## WHAT YOU SHOULD DO
Please, from the entries below, transcribe exactly the lines that begin at the line with "poboru energii, inteligentne" and end at the line with "Derek Sivers", without the pictures.

## RECORDS TO PROCESS
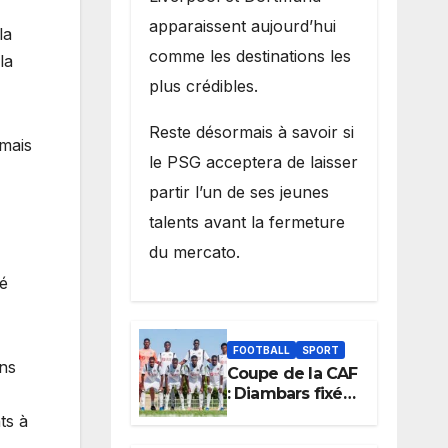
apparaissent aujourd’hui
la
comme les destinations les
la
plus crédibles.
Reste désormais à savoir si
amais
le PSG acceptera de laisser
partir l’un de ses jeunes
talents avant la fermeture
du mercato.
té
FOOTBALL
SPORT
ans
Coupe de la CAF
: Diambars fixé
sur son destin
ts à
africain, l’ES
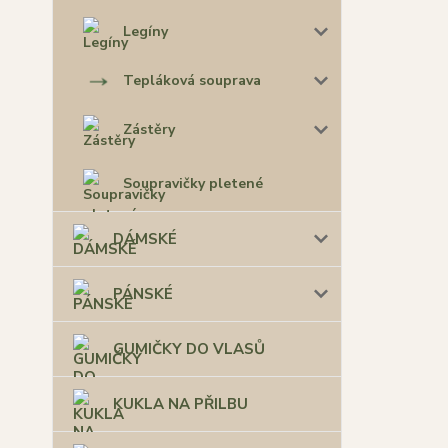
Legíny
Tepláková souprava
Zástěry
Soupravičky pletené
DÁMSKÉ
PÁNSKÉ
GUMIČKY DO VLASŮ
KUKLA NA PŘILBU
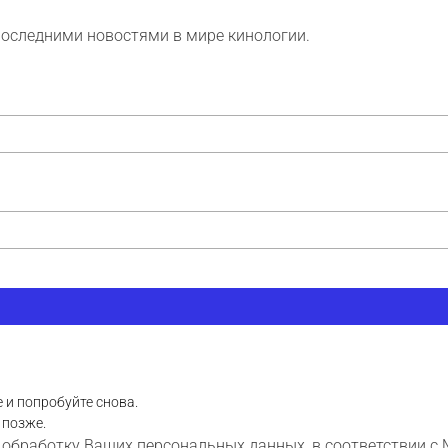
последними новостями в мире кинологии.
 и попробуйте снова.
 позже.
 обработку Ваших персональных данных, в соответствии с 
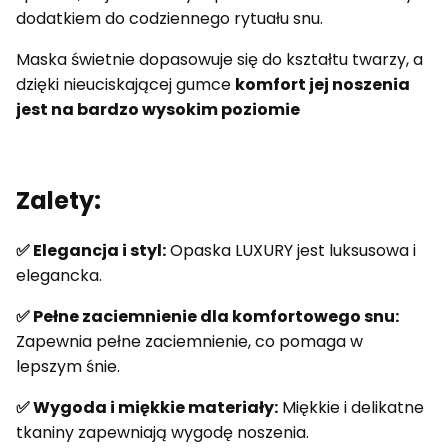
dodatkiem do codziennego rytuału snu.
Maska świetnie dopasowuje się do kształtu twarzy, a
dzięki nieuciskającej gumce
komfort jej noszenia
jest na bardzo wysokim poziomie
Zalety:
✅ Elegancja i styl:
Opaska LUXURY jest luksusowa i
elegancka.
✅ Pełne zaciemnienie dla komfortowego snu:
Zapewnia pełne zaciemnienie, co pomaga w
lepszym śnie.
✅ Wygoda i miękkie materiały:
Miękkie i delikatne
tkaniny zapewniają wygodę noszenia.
--
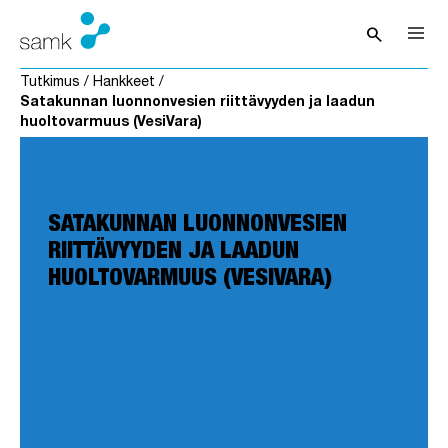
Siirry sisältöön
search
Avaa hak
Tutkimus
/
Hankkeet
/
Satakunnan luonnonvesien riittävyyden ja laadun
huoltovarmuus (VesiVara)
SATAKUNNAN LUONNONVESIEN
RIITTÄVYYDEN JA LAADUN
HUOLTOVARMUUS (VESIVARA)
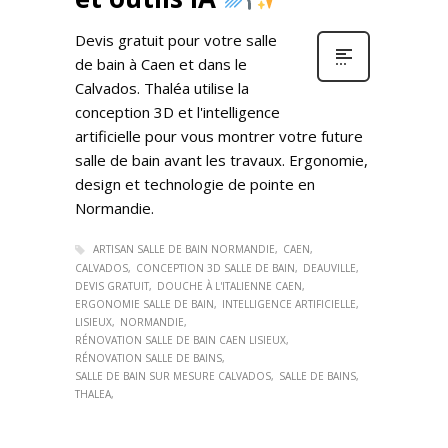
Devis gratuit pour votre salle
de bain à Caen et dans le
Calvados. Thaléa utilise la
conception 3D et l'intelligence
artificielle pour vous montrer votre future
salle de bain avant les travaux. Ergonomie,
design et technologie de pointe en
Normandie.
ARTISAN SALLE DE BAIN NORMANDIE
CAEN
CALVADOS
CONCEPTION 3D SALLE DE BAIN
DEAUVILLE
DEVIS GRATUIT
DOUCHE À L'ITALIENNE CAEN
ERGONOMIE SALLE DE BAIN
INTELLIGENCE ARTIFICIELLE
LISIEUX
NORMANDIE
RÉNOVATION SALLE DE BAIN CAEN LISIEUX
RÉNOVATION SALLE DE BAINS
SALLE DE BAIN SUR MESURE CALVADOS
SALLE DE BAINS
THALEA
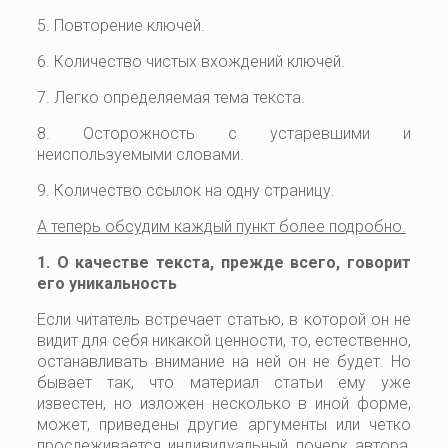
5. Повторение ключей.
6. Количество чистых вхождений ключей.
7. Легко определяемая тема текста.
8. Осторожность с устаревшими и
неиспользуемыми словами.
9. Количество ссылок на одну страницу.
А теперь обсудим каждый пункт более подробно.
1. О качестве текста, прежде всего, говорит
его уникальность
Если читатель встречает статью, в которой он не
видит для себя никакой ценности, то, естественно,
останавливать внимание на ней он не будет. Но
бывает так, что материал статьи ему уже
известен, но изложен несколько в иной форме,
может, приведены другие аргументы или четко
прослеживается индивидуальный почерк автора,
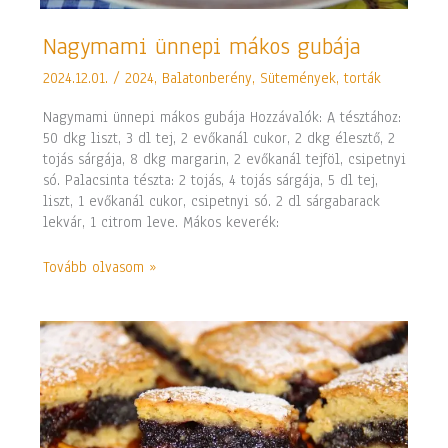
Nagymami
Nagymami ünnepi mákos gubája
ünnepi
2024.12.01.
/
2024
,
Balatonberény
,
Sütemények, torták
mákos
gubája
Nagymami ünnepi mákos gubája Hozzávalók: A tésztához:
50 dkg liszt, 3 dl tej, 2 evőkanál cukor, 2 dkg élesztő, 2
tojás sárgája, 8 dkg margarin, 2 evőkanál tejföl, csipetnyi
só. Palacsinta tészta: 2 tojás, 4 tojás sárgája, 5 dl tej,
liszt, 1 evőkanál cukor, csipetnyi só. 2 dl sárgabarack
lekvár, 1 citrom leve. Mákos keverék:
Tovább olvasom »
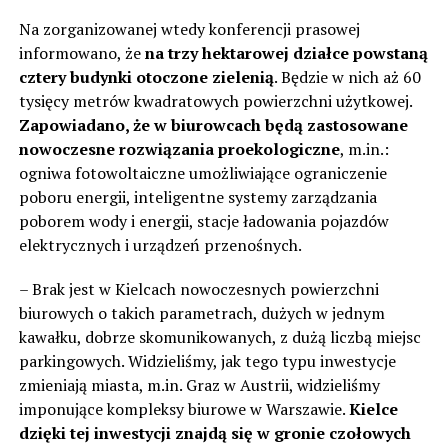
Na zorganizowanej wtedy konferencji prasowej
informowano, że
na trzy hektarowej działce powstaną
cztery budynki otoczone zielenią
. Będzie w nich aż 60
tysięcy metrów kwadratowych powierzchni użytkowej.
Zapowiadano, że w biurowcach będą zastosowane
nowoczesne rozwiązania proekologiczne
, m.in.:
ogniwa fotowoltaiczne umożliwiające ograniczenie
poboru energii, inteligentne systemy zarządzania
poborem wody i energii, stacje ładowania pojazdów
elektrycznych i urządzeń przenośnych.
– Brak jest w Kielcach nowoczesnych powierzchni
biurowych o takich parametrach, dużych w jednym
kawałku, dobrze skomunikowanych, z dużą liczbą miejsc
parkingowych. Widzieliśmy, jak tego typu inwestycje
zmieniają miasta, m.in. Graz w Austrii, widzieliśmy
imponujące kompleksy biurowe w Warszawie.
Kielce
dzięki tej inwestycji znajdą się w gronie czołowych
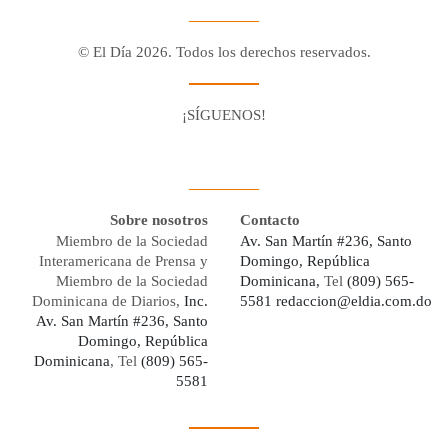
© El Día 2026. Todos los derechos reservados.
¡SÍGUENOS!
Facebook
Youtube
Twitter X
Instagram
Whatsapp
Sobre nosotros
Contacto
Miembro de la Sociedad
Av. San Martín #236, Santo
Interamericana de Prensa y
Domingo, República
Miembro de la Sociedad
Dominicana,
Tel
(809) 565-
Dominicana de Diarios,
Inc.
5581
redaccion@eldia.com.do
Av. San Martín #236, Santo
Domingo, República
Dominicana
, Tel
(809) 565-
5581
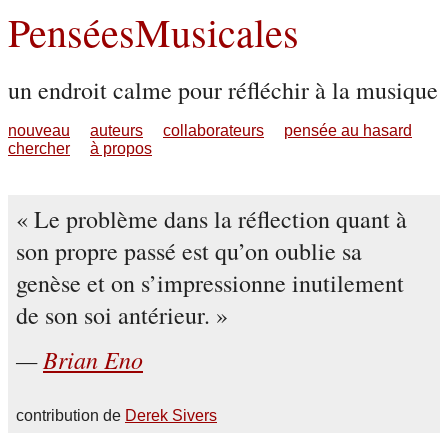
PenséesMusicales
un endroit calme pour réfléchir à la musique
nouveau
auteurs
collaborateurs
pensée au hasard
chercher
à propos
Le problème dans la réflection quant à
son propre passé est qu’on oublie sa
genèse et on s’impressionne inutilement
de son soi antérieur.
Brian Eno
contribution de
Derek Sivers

## RESPONSE
poboru energii, inteligentne systemy zarządzania
poborem wody i energii, stacje ładowania pojazdów
elektrycznych i urządzeń przenośnych.
– Brak jest w Kielcach nowoczesnych powierzchni
biurowych o takich parametrach, dużych w jednym
kawałku, dobrze skomunikowanych, z dużą liczbą miejsc
parkingowych. Widzieliśmy, jak tego typu inwestycje
zmieniają miasta, m.in. Graz w Austrii, widzieliśmy
imponujące kompleksy biurowe w Warszawie.
Kielce
dzięki tej inwestycji znajdą się w gronie czołowych
© El Día 2026. Todos los derechos reservados.
¡SÍGUENOS!
Facebook
Youtube
Twitter X
Instagram
Whatsapp
Sobre nosotros
Contacto
Miembro de la Sociedad
Av. San Martín #236, Santo
Interamericana de Prensa y
Domingo, República
Miembro de la Sociedad
Dominicana,
Tel
(809) 565-
Dominicana de Diarios,
Inc.
5581
redaccion@eldia.com.do
Av. San Martín #236, Santo
Domingo, República
Dominicana
, Tel
(809) 565-
5581
PenséesMusicales
un endroit calme pour réfléchir à la musique
nouveau
auteurs
collaborateurs
pensée au hasard
chercher
à propos
Le problème dans la réflection quant à
son propre passé est qu’on oublie sa
genèse et on s’impressionne inutilement
de son soi antérieur.
Brian Eno
contribution de
Derek Sivers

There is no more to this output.